Il buono, il brutto, i cattivi

cover Two Bit DezperadosA vederli con quelle facce pulite i TWO BIT DEZPERADOS hanno davvero poco di Clint Eastwood, ma l’apparenza inganna perché il loro sixties folk-garage, striato di tropicalismo e whitestripeaismo (Eu Digo Não), è “polveroso” proprio come i vecchi spaghetti western. Il combo diviso tra la Sardegna e il Brasile viaggia sulla splendida scia dei veneti Vermillion Sands. Petali e ruggine, insomma, con la suadente voce di Angela che duetta con quella di Tommaso, tamburello e Farfisa carezzati con risoluta grazia e il notevole lavoro di chitarre sullo sfondo. Per la cronaca Angela e Tommaso sono i due che stanno dietro l’etichetta Shit Music For Shit People, gli altri provengono da Rippers e Love Boat. Al solito è ottimo l’artwork del 7” su carta da pacchi, c’è la possibilità di farsi inviare le tracce in mp3 e, soprattutto, l’occasione per “ripulirsi” le orecchie con del folk rock di serie A che guarda al passato inchiodando al muro il presente.
cover OutdoorsemenBrutti per essere brutti, dentro e fuori, molto più di Eli Wallach, gli OUTDOORSMEN da San Francisco giocano a carte scoperte sin dalle tre diverse copertine a fumetti pornosplatter che incartano questo nuovo 45 giri su Goodbye Boozy. Sui solchi del vinile è impresso un punk macilento, sanguinante e dall’andatura garage (Beat Around The Bush), come dei Radio Birdman dopo una scazzottata coi i Saints da cui le hanno prese brutalmente. I due pezzi del singolo sono incisi su un solo lato, mentre sull’altro campeggia l’emblematica scritta a pennarello “fuck one side”. Nient’altro da aggiungere.
cover The TitbitsIl ruolo dei cattivi, che fu del mitico Lee Van Cleef, non può che essere giocato da chi continua, non curante dei tempi e delle mode, a menare terribili fendenti di punk-rock duro e puro, come i TITBITS. Il quartetto bolognese è veloce, diretto, scanzonato e furibondo allo stesso tempo. Una punk band come cristo comanda, che in questo ep di 4 pezzi su Primitive Records macina anthem e melodia con estrema naturalezza (Get Ready) sporcandosi le mani col gunk punk di New Bomb Turks e co. (Ger Your Fuckin’ Ass Of Me). Praticamente il punk dei Ramones, oltre i Ramones.
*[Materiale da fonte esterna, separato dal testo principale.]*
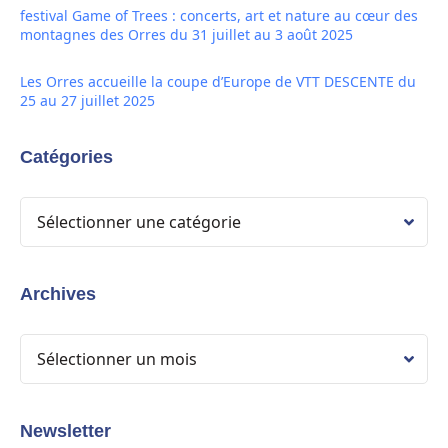
festival Game of Trees : concerts, art et nature au cœur des
montagnes des Orres du 31 juillet au 3 août 2025
Les Orres accueille la coupe d’Europe de VTT DESCENTE du
25 au 27 juillet 2025
Catégories
Archives
Newsletter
cover The Shitty LimitsA concorrere per il ruolo dei cattivi arrivano gli SHITTY LIMITS con questo incendiario 7” pubblicato da La Vida Es Un Mus Discos in occasione del Record Store Day dell’aprile scorso. Chi, come me, è scettico verso l’albionico punk si ricrederà appena farà rimbombare Last Orders e Selling Point: due frecce acuminate di punk ’77 alla KBD lanciate dai figli della migliore scena DIY inglese, peraltro con una delle voci punk più espressive sentite negli ultimi tempi. Gli Shitty Limits hanno alle spalle una manata di 7” ed un gran bel album del 2009, tutti scaricabili gratuitamente su theshittylimits.blogspot.com. Il consiglio app(sp)assionato è di approfittatene subito e con altrettanta sollecitudine mettere mano al portafoglio.

Pezzo pubblicato su RUMORE #225 di novembre 2010.